I used to work with a guy who had a “no fat chicks” sticker that covered the whole rear window of his ute.

Misogyny is so passe …

Disliking far chicks is misogyny now?

The chicks who instruct us on misogyny tend not to be particularly trim, so you can forgive their confusion.

fabforty said :

Yes, but nothing is more bogan than stickers declaring the driver’s love of Jack Daniels, Bundaberg Rum etc

Oh… and let’s not forget “shoot ferals”. Very classy.

Better yet, the p-plater tradie who tried to hit on me at a roundabout with ‘Mud Slut’ on the back of his ute window.

I-filed said :

Pork Hunt said :

I used to work with a guy who had a “no fat chicks” sticker that covered the whole rear window of his ute.

Misogyny is so passe …

Disliking far chicks is misogyny now?

I-filed said :

Misogyny is so passe …

Damn right. I’ve been a trendsetting misanthrope for ages.

Saw a carpenter’s ute the the other day with a “My Family” man with a power drill in the back window – thought that was worth a chuckle.

Pork Hunt said :

I used to work with a guy who had a “no fat chicks” sticker that covered the whole rear window of his ute.

Misogyny is so passe …

justin heywood12:35 pm 25 Mar 12

Was amused th see a 4 WD in Kambah the other day with a sticker on his back window reading

“I don’t give a flying f*@ck about you and your stupid stick figure family”

The amusing thing was the guy had personalised plates.
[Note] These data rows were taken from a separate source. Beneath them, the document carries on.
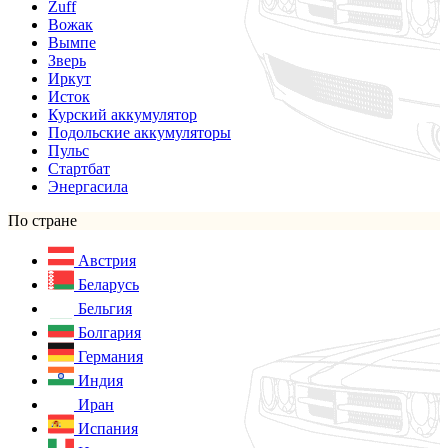
Zuff
Вожак
Вымпе
Зверь
Иркут
Исток
Курский аккумулятор
Подольские аккумуляторы
Пульс
Стартбат
Энергасила
По стране
Австрия
Беларусь
Бельгия
Болгария
Германия
Индия
Иран
Испания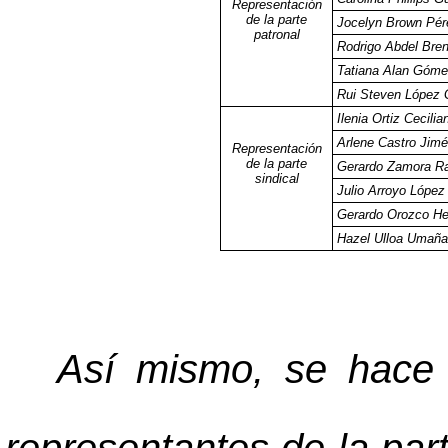
Representación
de la parte
Jocelyn Brown Pér
patronal
Rodrigo Abdel Bre
Tatiana Alan Góm
Rui Steven López 
Ilenia Ortiz Cecilia
Arlene Castro Jim
Representación
de la parte
Gerardo Zamora R
sindical
Julio Arroyo López
Gerardo Orozco He
Hazel Ulloa Umaña
Así mismo, se hace 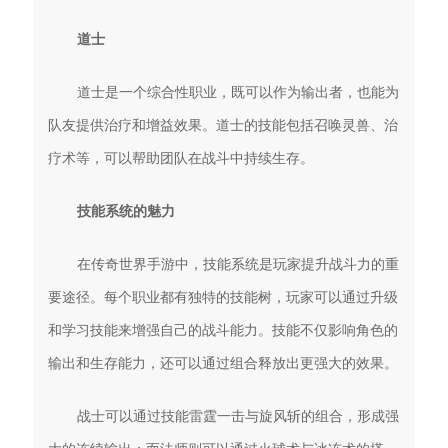
道士
道士是一个综合性职业，既可以作为输出者，也能为
队友提供治疗和增益效果。道士的技能包括召唤灵兽、治
疗术等，可以帮助团队在战斗中持续生存。
技能系统的魅力
在传奇世界手游中，技能系统是玩家提升战斗力的重
要途径。每个职业都有独特的技能树，玩家可以通过升级
和学习技能来增强自己的战斗能力。技能不仅影响角色的
输出和生存能力，还可以通过组合释放出更强大的效果。
战士可以通过技能雷霆一击与旋风斩的组合，形成强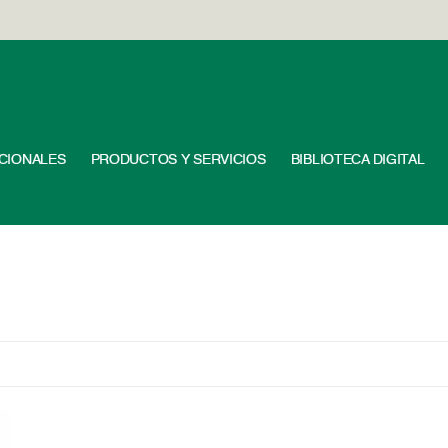
UCIONALES
PRODUCTOS Y SERVICIOS
BIBLIOTECA DIGITAL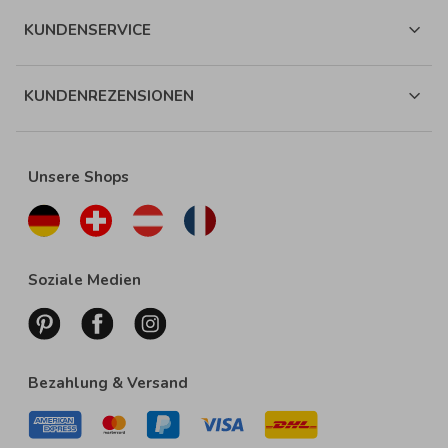
KUNDENSERVICE
KUNDENREZENSIONEN
Unsere Shops
Soziale Medien
Bezahlung & Versand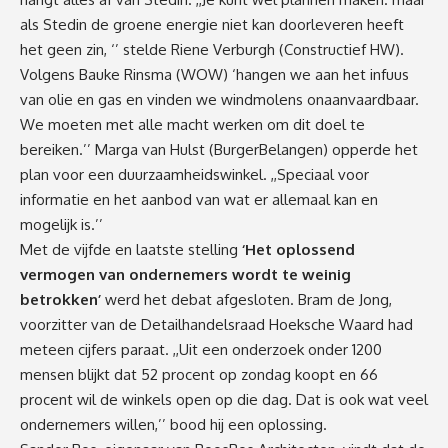
als Stedin de groene energie niet kan doorleveren heeft
het geen zin, ‘’ stelde Riene Verburgh (Constructief HW).
Volgens Bauke Rinsma (WOW) ‘hangen we aan het infuus
van olie en gas en vinden we windmolens onaanvaardbaar.
We moeten met alle macht werken om dit doel te
bereiken.’’ Marga van Hulst (BurgerBelangen) opperde het
plan voor een duurzaamheidswinkel. ,,Speciaal voor
informatie en het aanbod van wat er allemaal kan en
mogelijk is.’’
Met de vijfde en laatste stelling
‘Het oplossend
vermogen van ondernemers wordt te weinig
betrokken’
werd het debat afgesloten. Bram de Jong,
voorzitter van de Detailhandelsraad Hoeksche Waard had
meteen cijfers paraat. ,,Uit een onderzoek onder 1200
mensen blijkt dat 52 procent op zondag koopt en 66
procent wil de winkels open op die dag. Dat is ook wat veel
ondernemers willen,’’ bood hij een oplossing.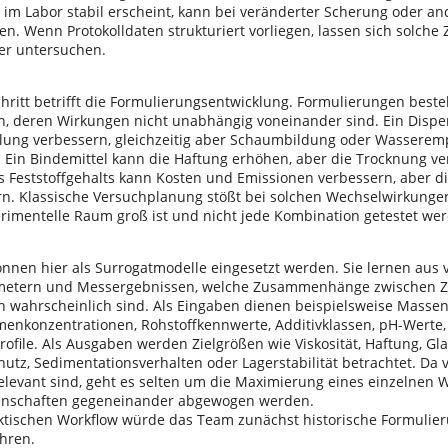
e im Labor stabil erscheint, kann bei veränderter Scherung oder a
den. Wenn Protokolldaten strukturiert vorliegen, lassen sich sol
er untersuchen.
chritt betrifft die Formulierungsentwicklung. Formulierungen beste
 deren Wirkungen nicht unabhängig voneinander sind. Ein Disper
eilung verbessern, gleichzeitig aber Schaumbildung oder Wasseremp
. Ein Bindemittel kann die Haftung erhöhen, aber die Trocknung v
 Feststoffgehalts kann Kosten und Emissionen verbessern, aber die
rn. Klassische Versuchplanung stößt bei solchen Wechselwirkunge
erimentelle Raum groß ist und nicht jede Kombination getestet we
önnen hier als Surrogatmodelle eingesetzt werden. Sie lernen au
metern und Messergebnissen, welche Zusammenhänge zwischen
n wahrscheinlich sind. Als Eingaben dienen beispielsweise Massenan
enkonzentrationen, Rohstoffkennwerte, Additivklassen, pH-Werte,
file. Als Ausgaben werden Zielgrößen wie Viskosität, Haftung, Glan
utz, Sedimentationsverhalten oder Lagerstabilität betrachtet. Da v
 relevant sind, geht es selten um die Maximierung eines einzelnen 
enschaften gegeneinander abgewogen werden.
ktischen Workflow würde das Team zunächst historische Formulie
hren.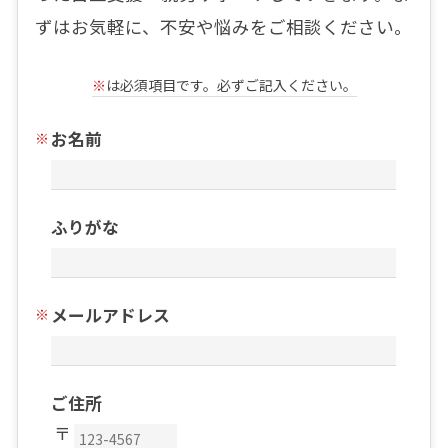
ずはお気軽に、不安や悩みをご相談ください。
※
は必須項目です。必ずご記入ください。
お名前
ふりがな
メールアドレス
ご住所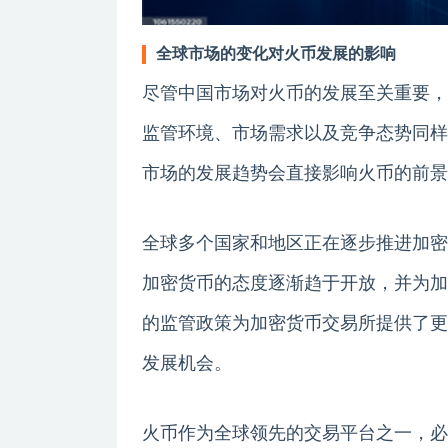
全球市场的变化对火币发展的影响
尽管中国市场对火币的发展至关重要，
监管环境、市场需求以及竞争态势同样
市场的发展趋势会直接影响火币的前景
全球多个国家和地区正在逐步推进加密
加密货币的态度逐渐趋于开放，并为加
的监管政策为加密货币交易所提供了更
发展机会。
火币作为全球领先的交易平台之一，必须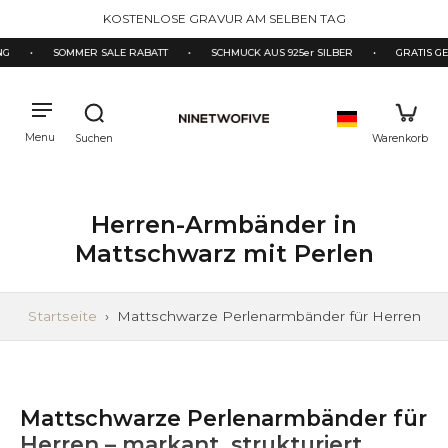
halt
KOSTENLOSE GRAVUR AM SELBEN TAG
pringen
G
•
SOMMER SALE RABATT
•
SCHMUCK AUS 925er SILBER
•
GRATIS GE
Herren-Armbänder in
Mattschwarz mit Perlen
Startseite
›
Mattschwarze Perlenarmbänder für Herren
Mattschwarze Perlenarmbänder für
Herren – markant, strukturiert,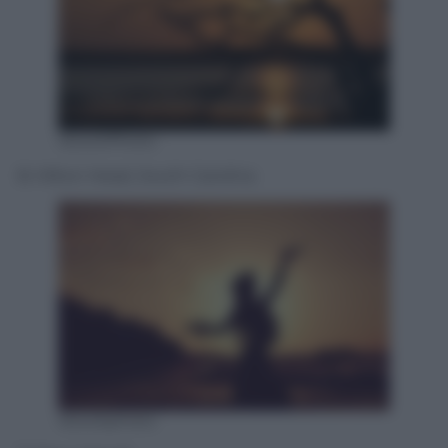
IstockPhoto
8. Hilton Head, South Carolina
Istockphoto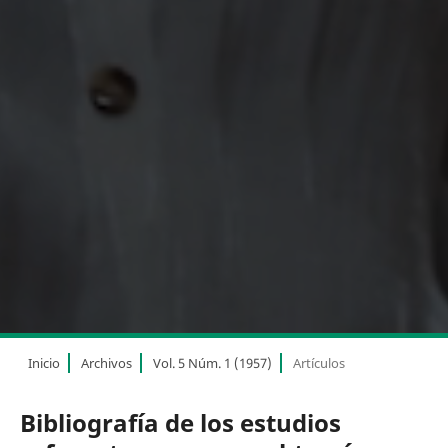
Inicio
Archivos
Vol. 5 Núm. 1 (1957)
Artículos
Bibliografía de los estudios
Apparently he thought it OK to spend hundreds of dollars advertising the fact that his initials were ‘MM’, but he found someone else’s stick figure family objectionable.

I used to work with a guy who had a “no fat chicks” sticker that covered the whole rear window of his ute.

Yes, but nothing is more bogan than stickers declaring the driver’s love of Jack Daniels, Bundaberg Rum etc

Oh… and let’s not forget “shoot ferals”. Very classy.

Regarding Frangipani & My Family stickers, it’s very much a case of bogan see bogan do.

TheDancingDjinn11:57 pm 24 Mar 12

poetix said :

We say:

My other car is a cyclamen.

But that might cause rose rage…

I enjoyed a mighty Julius Hibbert chuckle from this

Call the AFP, this is serious.

SnapperJack said :

I also believe there are serious penalties involved for using the Australian Coat of Arms without authorisation.

I can only presume that Prime Minister & Cabinet is setting up a taskforce right this very second to deal with these naughty people.

Johnboy’s misuse of an apostrophe is a far bigger crime.

We say:

My other car is a cyclamen.

But that might cause rose rage…

Captain Obvious in the house!

SnapperJack said :

This is a bit old and stale. It refers to the anti-domestic violence ads initiated by the Howard government in 2003. And frangipani stickers? They are also very Noughties and passe as well. I also believe there are serious penalties involved for using the Australian Coat of Arms without authorisation.

*yawn* I don’t think you’re meant to take it that seriously.

This is a bit old and stale. It refers to the anti-domestic violence ads initiated by the Howard government in 2003. And frangipani stickers? They are also very Noughties and passe as well. I also believe there are serious penalties involved for using the Australian Coat of Arms without authorisation.